The standard adult dose of METRETON is: 1-2 mg/kg intramuscularly or intravenously every 6-8 hours as needed; maximum 100 mg per dose.. The standard adult dose of ACEPHEN is: 325-650 mg orally every 4-6 hours as needed; maximum 4 g/day.. Dosing should always be individualized based on indication, renal and hepatic function, age, and other patient factors.
No direct drug-drug interaction has been formally documented between METRETON and ACEPHEN in current clinical databases. However, individual patient risk factors including other medications, organ function, and comorbidities should always be evaluated by a qualified healthcare provider.

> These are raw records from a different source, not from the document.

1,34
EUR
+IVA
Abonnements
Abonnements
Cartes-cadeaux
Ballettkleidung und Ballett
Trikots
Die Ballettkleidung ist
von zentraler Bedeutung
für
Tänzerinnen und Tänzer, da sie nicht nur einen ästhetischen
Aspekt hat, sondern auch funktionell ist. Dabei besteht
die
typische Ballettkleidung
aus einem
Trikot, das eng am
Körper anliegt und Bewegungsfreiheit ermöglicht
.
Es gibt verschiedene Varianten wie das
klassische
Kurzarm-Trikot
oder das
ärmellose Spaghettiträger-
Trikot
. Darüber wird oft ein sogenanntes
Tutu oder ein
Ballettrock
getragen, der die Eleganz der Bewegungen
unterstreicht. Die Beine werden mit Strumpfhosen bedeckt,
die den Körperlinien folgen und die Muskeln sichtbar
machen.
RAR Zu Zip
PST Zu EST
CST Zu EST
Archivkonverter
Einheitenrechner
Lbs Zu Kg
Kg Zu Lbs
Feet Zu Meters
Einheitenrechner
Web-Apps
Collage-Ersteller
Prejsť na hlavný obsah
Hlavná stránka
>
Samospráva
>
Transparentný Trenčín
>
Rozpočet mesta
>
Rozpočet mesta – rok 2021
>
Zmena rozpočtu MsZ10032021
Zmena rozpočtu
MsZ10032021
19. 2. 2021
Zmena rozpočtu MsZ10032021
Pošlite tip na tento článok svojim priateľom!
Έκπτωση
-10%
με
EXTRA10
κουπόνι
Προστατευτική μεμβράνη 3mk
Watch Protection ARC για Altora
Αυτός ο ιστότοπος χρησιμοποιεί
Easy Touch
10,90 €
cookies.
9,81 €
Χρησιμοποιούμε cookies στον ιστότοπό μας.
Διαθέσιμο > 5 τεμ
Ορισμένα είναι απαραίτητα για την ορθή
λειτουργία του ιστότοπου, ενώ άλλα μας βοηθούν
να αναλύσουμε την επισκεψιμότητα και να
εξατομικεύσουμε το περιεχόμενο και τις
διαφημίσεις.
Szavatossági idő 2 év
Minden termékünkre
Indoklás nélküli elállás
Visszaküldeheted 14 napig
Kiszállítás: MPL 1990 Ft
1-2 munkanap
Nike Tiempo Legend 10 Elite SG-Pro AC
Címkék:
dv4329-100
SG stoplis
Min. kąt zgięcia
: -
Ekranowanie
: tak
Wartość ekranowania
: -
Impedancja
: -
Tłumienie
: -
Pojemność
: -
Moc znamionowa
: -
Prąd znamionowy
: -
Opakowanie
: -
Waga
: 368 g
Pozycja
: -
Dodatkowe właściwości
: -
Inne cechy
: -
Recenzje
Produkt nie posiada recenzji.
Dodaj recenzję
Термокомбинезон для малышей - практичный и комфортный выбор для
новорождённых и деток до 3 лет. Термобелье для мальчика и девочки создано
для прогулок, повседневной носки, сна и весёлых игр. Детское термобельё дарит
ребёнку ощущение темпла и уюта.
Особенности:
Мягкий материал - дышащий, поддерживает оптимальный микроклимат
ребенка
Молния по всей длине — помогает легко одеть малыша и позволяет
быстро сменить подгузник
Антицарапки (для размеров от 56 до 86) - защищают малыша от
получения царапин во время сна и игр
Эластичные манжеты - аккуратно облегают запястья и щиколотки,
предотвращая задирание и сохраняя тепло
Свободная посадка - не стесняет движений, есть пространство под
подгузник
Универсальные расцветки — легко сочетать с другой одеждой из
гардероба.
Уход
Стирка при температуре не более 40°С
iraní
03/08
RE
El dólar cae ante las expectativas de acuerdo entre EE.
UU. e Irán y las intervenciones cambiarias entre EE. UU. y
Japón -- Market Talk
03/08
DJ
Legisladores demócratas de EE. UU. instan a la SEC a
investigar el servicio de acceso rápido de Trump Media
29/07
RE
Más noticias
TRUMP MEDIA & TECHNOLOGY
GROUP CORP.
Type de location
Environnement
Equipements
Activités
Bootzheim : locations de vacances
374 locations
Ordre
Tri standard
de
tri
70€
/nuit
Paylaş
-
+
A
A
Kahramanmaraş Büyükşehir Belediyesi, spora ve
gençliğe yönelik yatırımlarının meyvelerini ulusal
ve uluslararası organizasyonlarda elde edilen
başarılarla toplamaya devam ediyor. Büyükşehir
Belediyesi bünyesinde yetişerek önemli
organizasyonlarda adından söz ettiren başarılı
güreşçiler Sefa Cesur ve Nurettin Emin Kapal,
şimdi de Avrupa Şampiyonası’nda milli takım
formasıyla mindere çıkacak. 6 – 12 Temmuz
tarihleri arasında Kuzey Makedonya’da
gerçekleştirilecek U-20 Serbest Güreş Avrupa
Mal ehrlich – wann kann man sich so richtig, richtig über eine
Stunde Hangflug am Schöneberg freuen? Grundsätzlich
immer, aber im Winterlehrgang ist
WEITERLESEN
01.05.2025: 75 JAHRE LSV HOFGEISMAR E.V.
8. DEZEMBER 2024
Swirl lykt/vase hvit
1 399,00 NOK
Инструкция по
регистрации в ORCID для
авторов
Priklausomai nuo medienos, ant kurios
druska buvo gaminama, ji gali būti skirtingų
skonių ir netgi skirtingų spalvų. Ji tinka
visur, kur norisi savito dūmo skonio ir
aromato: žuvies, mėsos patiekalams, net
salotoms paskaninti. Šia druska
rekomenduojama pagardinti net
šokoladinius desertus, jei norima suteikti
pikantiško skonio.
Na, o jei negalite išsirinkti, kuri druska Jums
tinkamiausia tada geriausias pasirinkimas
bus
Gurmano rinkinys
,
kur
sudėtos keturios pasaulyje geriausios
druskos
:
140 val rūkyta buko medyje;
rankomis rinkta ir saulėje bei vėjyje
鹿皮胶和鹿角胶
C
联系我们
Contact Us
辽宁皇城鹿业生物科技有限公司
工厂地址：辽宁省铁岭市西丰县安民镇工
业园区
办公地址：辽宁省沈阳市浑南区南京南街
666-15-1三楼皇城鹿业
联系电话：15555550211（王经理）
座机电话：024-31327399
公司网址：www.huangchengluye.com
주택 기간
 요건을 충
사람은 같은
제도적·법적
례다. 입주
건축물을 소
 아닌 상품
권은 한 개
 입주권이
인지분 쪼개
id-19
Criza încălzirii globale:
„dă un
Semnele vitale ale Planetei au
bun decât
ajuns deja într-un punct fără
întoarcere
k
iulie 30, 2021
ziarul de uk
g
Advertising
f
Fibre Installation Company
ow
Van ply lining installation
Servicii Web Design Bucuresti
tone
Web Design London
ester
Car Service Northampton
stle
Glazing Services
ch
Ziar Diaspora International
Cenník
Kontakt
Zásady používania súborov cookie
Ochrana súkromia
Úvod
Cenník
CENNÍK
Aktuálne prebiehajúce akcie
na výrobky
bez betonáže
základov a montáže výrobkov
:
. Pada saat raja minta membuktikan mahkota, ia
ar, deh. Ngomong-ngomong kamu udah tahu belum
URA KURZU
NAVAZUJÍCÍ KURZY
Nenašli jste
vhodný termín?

The maternal-fetal safety profiles differ. METRETON is classified as Category C. Pregnancy Category C: Fetal risk cannot be ruled out. First trimester: Increased risk of cleft palate and cardiac malformations due to corticosteroid component (prednisolone). Seco. ACEPHEN is classified as Category C. Pregnancy Category C. First trimester: potential risk of neural tube defects and orofacial clefts (limited human data, animal studies show embryotoxicity). Second and third trimest. Always consult a maternal-fetal medicine specialist before taking either drug during pregnancy or lactation.